Entrepreneur-turned-investor Tal Shumeli. Photo by Grace Dupuy
Entrepreneur-turned-investor Tal Shumeli. Photo by Grace Dupuy

Abony suggested a novel idea: joining the innovation of the Israeli tech ecosystem with the power of the Texas economy by starting an early-stage investment fund, at a time when the world is facing dramatic geopolitical changes and the investment landscape is changing. 

The partners believe that nations and corporations will have to spend more money on defense, energy and health in order to overcome these challenges and that, given its position and capabilities, the Israeli tech ecosystem will produce many of these innovations.

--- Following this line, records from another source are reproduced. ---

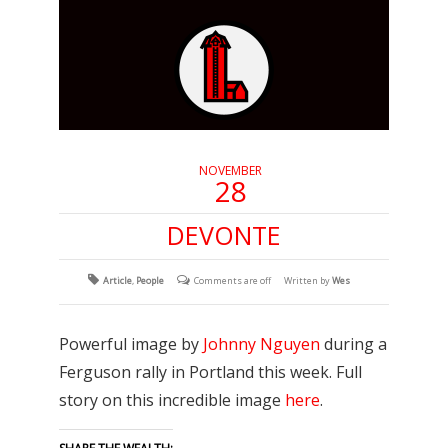
NOVEMBER
28
DEVONTE
Article
,
People
Comments are off
Written by
Wes
Powerful image by
Johnny Nguyen
during a
Ferguson rally in Portland this week. Full
story on this incredible image
here
.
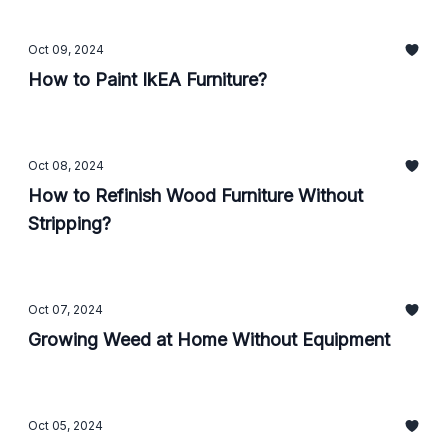
Oct 09, 2024
How to Paint IkEA Furniture?
Oct 08, 2024
How to Refinish Wood Furniture Without
Stripping?
Oct 07, 2024
Growing Weed at Home Without Equipment
Oct 05, 2024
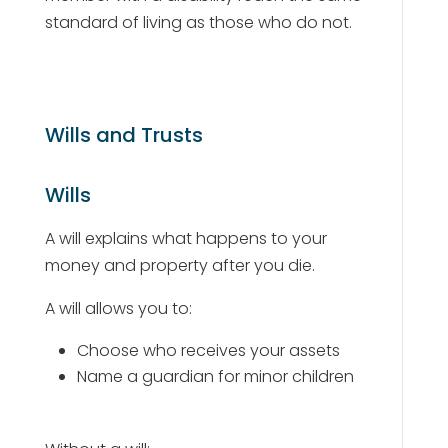
standard of living as those who do not.
Wills and Trusts
Wills
A will explains what happens to your
money and property after you die.
A will allows you to:
Choose who receives your assets
Name a guardian for minor children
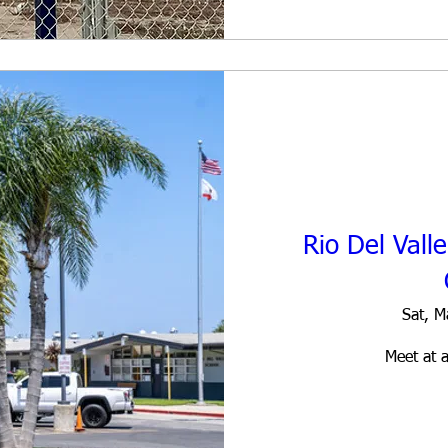
Rio Del Vall
Sat, M
Meet at a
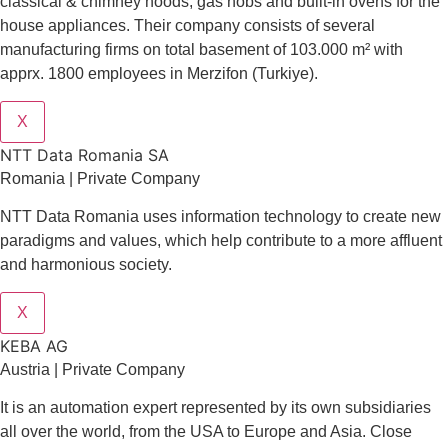
classical & chimney hoods, gas hobs and built-in ovens for the
house appliances. Their company consists of several
manufacturing firms on total basement of 103.000 m² with
apprx. 1800 employees in Merzifon (Turkiye).
X
NTT Data Romania SA
Romania | Private Company
NTT Data Romania uses information technology to create new
paradigms and values, which help contribute to a more affluent
and harmonious society.
X
KEBA AG
Austria | Private Company
It is an automation expert represented by its own subsidiaries
all over the world, from the USA to Europe and Asia. Close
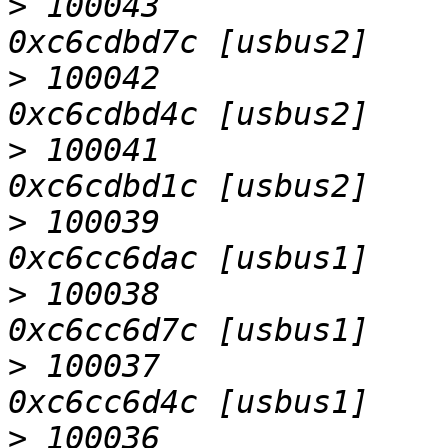
>
 100043                   D
>
 100042                   D
>
 100041                   D
>
 100039                   D
>
 100038                   D
>
 100037                   D
>
 100036                   D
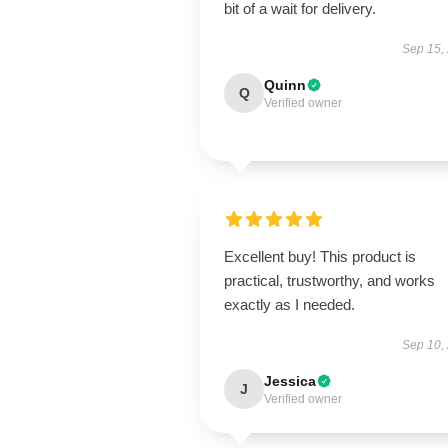
bit of a wait for delivery.
Sep 15,
Quinn
Q
Verified owner
Excellent buy! This product is
practical, trustworthy, and works
exactly as I needed.
Sep 10,
Jessica
J
Verified owner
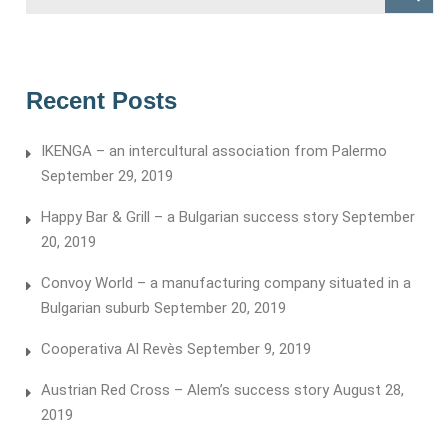
for:
Recent Posts
IKENGA – an intercultural association from Palermo
September 29, 2019
Happy Bar & Grill – a Bulgarian success story
September
20, 2019
Convoy World – a manufacturing company situated in a
Bulgarian suburb
September 20, 2019
Cooperativa Al Revès
September 9, 2019
Austrian Red Cross – Alem’s success story
August 28,
2019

So, with the ending of one chapter, they started another.

“It was a devastating period. Professionally, of course, it’s minuscule compared to what other people have experienced, but professionally, the war set me back to square one,” says Shmueli. “Partnering with Lorne and building a platform that will help others is an exciting, restorative avenue.”

Shared values

Massey Villarreal, chairman of the Texas Association of Business. Photo by Jeff Emerick
Massey Villarreal, chairman of the Texas Association of Business. Photo by Jeff Emerick

Massey Villarreal, chairman of the Texas Association of Business, said he been on an “eye-opening” trip to Israel in January. 

“Apart from our shared Judeo-Christian values, what sets the Israel-Texas relationship apart is the combination of Israel’s ‘Start-up Nation’ mentality combined with Texas’ status as a ‘Scale-up State.’ 

“Israel is known for its innovative startup culture, while Texas offers a robust environment for scaling those innovations into successful businesses. This synergy creates a unique opportunity for collaboration, bringing together the best of both worlds to drive economic development and innovation,” Villarreal said.

Jonathan “Yoni” Frenkel is a LinkedIn ghostwriter, content marketing strategist, creator and founder of YKC Media.